## What you need to do
Go through the data underneath and report how many lines hold the string "icon", giving only the number.

## Records provided

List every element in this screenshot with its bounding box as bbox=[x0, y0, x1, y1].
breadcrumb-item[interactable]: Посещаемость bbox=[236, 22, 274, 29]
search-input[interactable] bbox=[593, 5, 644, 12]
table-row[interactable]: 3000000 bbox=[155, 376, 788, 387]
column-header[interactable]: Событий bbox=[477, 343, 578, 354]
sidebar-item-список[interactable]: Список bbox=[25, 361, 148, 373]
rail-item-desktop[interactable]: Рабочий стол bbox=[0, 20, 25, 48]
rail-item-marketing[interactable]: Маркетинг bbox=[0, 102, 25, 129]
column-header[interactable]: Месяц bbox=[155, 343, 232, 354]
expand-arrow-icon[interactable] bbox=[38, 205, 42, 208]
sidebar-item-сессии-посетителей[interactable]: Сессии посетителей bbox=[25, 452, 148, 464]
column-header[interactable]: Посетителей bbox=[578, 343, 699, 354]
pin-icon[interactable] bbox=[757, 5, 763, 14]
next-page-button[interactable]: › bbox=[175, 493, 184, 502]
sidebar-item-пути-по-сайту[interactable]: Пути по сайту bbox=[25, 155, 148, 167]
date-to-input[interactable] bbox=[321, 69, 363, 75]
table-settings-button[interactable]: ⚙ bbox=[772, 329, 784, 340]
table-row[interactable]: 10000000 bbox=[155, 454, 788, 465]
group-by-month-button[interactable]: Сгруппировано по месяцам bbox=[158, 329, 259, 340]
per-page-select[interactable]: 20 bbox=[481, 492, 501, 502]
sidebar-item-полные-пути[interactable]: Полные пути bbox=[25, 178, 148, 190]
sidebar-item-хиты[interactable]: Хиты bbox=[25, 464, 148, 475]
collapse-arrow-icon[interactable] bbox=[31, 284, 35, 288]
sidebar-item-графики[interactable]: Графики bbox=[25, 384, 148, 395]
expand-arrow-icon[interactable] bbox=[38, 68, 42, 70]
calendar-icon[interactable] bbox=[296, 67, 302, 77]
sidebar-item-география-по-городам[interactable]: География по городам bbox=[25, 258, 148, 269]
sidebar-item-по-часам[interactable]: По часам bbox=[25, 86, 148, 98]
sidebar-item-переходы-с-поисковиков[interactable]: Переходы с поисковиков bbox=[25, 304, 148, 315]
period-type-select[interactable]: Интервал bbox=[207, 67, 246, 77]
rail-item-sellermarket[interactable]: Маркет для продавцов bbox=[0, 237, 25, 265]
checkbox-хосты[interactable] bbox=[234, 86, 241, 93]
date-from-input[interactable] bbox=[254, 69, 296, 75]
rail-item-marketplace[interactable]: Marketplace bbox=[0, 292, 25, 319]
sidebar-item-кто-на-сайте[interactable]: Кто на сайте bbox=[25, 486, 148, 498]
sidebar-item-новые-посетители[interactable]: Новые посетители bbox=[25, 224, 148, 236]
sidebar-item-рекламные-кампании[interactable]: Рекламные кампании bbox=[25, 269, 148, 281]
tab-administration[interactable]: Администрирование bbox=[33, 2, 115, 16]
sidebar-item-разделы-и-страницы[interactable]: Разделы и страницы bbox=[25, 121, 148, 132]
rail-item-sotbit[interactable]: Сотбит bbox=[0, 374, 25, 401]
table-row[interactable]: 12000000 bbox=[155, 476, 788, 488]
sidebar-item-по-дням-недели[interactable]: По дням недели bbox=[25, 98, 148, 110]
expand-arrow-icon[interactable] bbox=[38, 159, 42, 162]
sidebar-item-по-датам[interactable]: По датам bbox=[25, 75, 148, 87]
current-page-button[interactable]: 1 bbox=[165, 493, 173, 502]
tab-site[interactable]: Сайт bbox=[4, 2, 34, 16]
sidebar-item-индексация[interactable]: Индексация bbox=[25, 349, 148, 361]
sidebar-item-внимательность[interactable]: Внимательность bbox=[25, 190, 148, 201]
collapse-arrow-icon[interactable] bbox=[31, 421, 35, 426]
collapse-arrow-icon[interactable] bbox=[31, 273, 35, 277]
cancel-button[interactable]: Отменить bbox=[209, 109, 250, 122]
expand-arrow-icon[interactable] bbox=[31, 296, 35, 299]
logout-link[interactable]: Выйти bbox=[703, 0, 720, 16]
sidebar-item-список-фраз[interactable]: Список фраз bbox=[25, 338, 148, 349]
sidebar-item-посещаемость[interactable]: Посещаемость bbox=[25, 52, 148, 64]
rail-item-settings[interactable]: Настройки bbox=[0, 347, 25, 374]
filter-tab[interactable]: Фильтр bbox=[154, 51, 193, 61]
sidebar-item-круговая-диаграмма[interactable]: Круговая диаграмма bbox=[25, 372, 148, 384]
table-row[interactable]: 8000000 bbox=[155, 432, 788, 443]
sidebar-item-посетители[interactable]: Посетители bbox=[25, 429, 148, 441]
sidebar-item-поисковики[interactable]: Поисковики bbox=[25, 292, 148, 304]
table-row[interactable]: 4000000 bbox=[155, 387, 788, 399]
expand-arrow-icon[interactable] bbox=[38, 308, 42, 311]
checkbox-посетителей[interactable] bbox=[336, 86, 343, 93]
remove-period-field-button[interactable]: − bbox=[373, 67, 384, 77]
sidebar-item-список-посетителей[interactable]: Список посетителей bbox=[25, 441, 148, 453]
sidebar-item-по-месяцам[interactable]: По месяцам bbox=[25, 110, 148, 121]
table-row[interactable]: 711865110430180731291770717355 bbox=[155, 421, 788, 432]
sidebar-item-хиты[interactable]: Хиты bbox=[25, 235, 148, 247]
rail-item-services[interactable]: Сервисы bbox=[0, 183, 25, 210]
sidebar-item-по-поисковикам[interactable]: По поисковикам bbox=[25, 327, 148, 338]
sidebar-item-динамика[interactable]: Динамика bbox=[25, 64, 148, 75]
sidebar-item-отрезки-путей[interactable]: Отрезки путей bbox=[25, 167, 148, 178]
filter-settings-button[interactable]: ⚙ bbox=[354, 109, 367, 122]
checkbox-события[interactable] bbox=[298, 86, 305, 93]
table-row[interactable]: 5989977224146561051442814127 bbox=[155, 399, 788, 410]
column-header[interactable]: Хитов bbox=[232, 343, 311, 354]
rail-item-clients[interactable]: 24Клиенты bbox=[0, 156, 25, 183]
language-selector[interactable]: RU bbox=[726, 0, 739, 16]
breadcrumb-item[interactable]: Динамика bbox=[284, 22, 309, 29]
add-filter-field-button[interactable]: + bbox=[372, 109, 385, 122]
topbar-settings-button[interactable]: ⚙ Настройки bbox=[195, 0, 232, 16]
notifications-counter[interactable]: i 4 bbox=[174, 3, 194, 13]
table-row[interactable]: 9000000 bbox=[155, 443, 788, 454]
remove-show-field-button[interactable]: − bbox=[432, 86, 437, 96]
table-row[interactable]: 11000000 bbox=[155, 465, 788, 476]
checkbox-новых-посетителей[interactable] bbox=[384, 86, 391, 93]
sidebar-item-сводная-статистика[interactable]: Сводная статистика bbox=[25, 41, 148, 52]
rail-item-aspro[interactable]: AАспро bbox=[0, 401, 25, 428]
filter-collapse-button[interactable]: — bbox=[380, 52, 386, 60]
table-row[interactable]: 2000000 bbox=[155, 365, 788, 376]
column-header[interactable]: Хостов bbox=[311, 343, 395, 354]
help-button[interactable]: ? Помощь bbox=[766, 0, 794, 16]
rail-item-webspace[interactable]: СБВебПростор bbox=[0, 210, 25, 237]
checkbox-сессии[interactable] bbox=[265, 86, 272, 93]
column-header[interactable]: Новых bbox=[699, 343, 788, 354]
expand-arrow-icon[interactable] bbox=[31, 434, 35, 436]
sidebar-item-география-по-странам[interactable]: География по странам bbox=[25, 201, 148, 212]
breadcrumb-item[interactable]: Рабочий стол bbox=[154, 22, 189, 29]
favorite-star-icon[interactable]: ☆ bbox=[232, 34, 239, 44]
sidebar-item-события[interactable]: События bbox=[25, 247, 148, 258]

## Your solution
12